__Exercise goal__. Write out the lines below exactly, beginning at the one with "mas informações foram" and stopping after the one with "Elysées (début) - 16 janvier 1982..."; the pictures are not copied.

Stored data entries

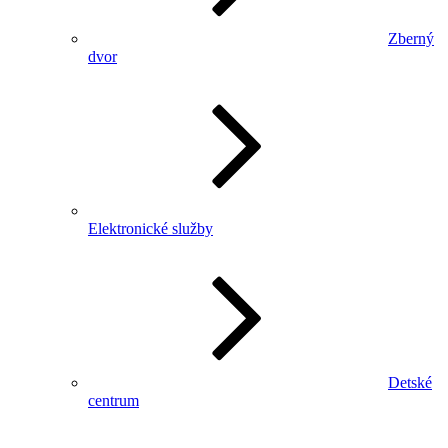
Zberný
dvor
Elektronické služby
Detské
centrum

---

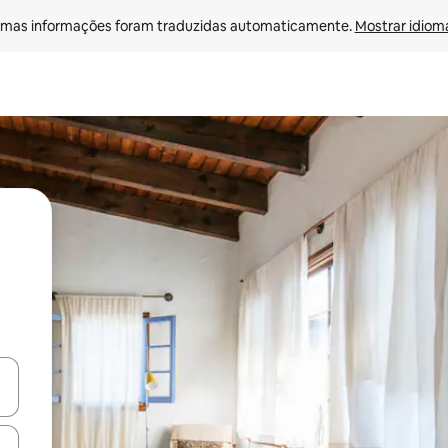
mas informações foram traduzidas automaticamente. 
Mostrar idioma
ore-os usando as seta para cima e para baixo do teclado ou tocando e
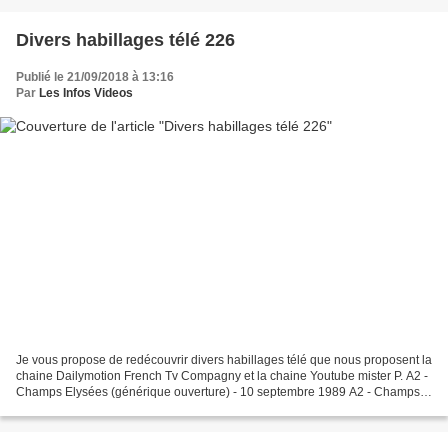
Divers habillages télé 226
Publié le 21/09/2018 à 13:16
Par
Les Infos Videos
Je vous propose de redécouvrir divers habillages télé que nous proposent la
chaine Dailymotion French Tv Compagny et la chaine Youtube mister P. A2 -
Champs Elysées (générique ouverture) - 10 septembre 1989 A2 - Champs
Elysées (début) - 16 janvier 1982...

* * *

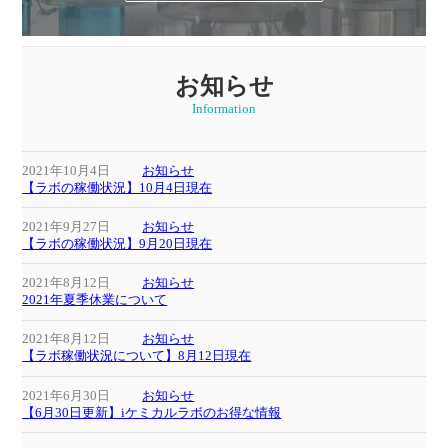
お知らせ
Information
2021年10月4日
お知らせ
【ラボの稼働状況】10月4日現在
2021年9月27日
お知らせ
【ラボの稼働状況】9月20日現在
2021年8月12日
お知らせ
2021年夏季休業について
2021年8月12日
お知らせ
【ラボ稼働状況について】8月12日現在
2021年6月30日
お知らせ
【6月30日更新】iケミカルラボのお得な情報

__Task answer__.
mas informações foram traduzidas automaticamente. 
Mostrar idioma
ore-os usando as seta para cima e para baixo do teclado ou tocando e
Divers habillages télé 226
Publié le 21/09/2018 à 13:16
Par
Les Infos Videos
Je vous propose de redécouvrir divers habillages télé que nous proposent la
chaine Dailymotion French Tv Compagny et la chaine Youtube mister P. A2 -
Champs Elysées (générique ouverture) - 10 septembre 1989 A2 - Champs
Elysées (début) - 16 janvier 1982...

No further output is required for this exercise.